Monday, July 11, 2016

Harvard Day 4, Part 2: Writing Across the Curriculum (and other stuff)

Dr. John Collins was our afternoon speaker on day four. He’s the guru of the Collins Writing Program, and spoke to us about writing across the curriculum. His program advocates four types of writing in all classrooms. I won’t detail those here, but you can get more information on his web site.

I was so interested to learn about the Yerkes-Dodson Law. Wikipedia explains it pretty well. This gist is that performance gets better with increased mental arousal, but there is a point where the arousal is too high and performance decreases. A good healthy level of stress and difficulty increases performance, but too much stress and difficulty, and learning will crash and burn. My business math class at A&M comes to mind…

Here’s a model from the Wiki article:

I’m very interested in identifying when students are at the top of the curve, and I know it will be at very different times for different kids. This speaks to appropriate rigor AND relevance at the same time. I like it.

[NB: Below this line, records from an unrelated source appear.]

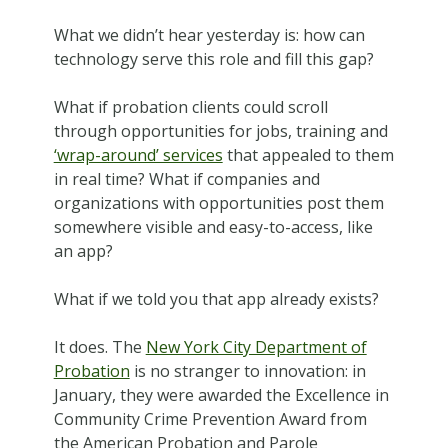
What we didn’t hear yesterday is: how can
technology serve this role and fill this gap?
What if probation clients could scroll
through opportunities for jobs, training and
‘wrap-around’ services
that appealed to them
in real time? What if companies and
organizations with opportunities post them
somewhere visible and easy-to-access, like
an app?
What if we told you that app already exists?
It does. The
New York City Department of
Probation
is no stranger to innovation: in
January, they were awarded the Excellence in
Community Crime Prevention Award from
the American Probation and Parole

Collins also stated “We over test and under quiz.” This left me questioning the role of formative assessment in our classrooms. Do we “quiz,” formally or informally, enough?  I always say that test scores should never surprise a teacher – the teacher should know who got it and who still has a way to go before he or she ever grades a test. But is that reflected in our practice?  It’s worth looking at.

He also spoke of the “curse of knowledge.” In other words, he believes that the longer you’ve taught something the harder it is to teach it because you lose the ability to understand why it’s hard. This reminded me of Daniel Willingham’s Why Don’t Students Like School?  I’m actually doing a 45 minute session on some of the concepts in this book at our district’s You Matter conference this fall, so Dr. Collins’s work may show up in the presentation as well!

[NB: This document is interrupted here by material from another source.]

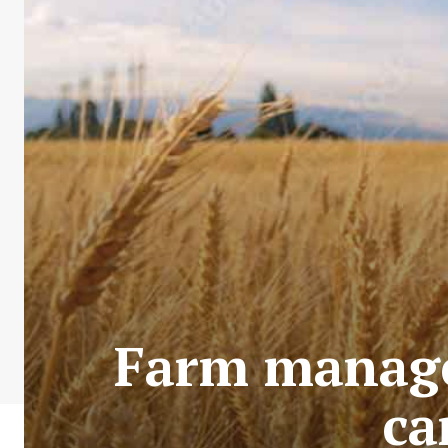
Farm manage
ca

Collins’s writing program comes with special paper that requires kids to skip lines. The main purpose for this is so that they can edit without having to recopy the whole thing. I thought of our students with dysgraphia or other difficulties with handwriting, and decided this is a great idea! His process also includes specific directions at the top of each page – called Focus Correction Areas (or FCAs)  - that he says work as a contract with the student, ensuring they know the requirements. I love that he didn’t just say that kids should write in every subject, but gave the how, both how kids should write and how teachers  should grade.

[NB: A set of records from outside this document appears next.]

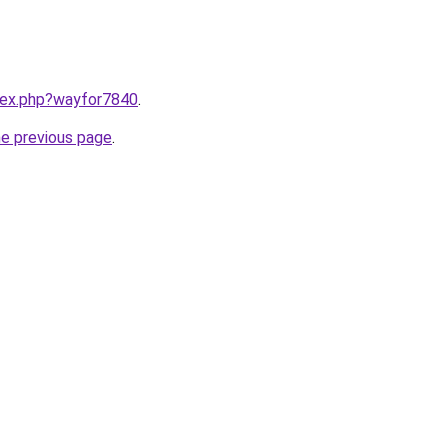
ndex.php?wayfor7840
.
he previous page
.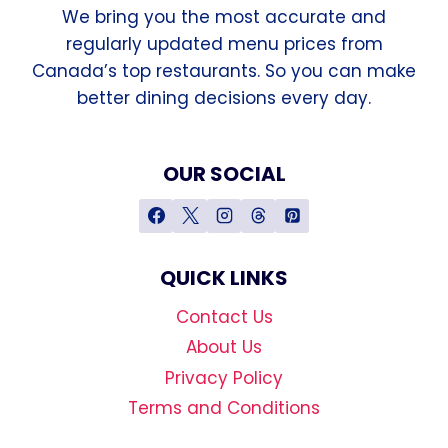
We bring you the most accurate and
regularly updated menu prices from
Canada’s top restaurants. So you can make
better dining decisions every day.
OUR SOCIAL
QUICK LINKS
Contact Us
About Us
Privacy Policy
Terms and Conditions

My favorite tip was a writing assignment as closure that’s something like, “What would be a great quiz question over what we covered today?” The teacher picks the best one and uses it. Then (my favorite part) you put all of the good questions in a jar at the front of the room and pull them out periodically to spiral back through content. Genius! Another tip was to take a student’s paper that meets the requirements well and copy it onto the back of all of the papers when you return them (with the name off, of course). This allows all students to have a positive “mentor”writing assignment to review and prepare for next time. Overall, his program seems very user friendly.

Sidebar: He’ll be in Houston at a couple of schools in the fall. I’m thinking of calling those schools to see if we can send a teacher or two who doesn’t teach writing but will integrate writing into the courses they do teach.

Finally, and not really related to school, I learned about a column in the New York Times called “The Ethicist.” Each installment gives a situation with an ethical dilemma. It seemed like productive fun to look these up and discuss around the dinner table. And I’d be lying if I didn’t see a great timed writing prompt for high school kids in there somewhere, too!